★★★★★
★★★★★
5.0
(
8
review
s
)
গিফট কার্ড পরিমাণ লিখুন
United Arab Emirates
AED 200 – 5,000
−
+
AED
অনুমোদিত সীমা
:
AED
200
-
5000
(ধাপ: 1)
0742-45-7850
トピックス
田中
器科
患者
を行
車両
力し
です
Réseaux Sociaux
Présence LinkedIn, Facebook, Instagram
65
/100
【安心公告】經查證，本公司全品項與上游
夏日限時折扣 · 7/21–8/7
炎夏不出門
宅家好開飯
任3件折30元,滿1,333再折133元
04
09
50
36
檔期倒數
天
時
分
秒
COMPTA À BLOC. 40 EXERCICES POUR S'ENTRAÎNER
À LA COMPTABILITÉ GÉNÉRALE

=-=-=

• _YOUR OBJECTIVE_
Provide a verbatim reproduction of all the records.

• _ANSWER BOX_
★★★★★
★★★★★
5.0
(
8
review
s
)
গিফট কার্ড পরিমাণ লিখুন
United Arab Emirates
AED 200 – 5,000
−
+
AED
অনুমোদিত সীমা
:
AED
200
-
5000
(ধাপ: 1)
0742-45-7850
トピックス
田中
器科
患者
を行
車両
力し
です
Réseaux Sociaux
Présence LinkedIn, Facebook, Instagram
65
/100
【安心公告】經查證，本公司全品項與上游
夏日限時折扣 · 7/21–8/7
炎夏不出門
宅家好開飯
任3件折30元,滿1,333再折133元
04
09
50
36
檔期倒數
天
時
分
秒
COMPTA À BLOC. 40 EXERCICES POUR S'ENTRAÎNER
À LA COMPTABILITÉ GÉNÉRALE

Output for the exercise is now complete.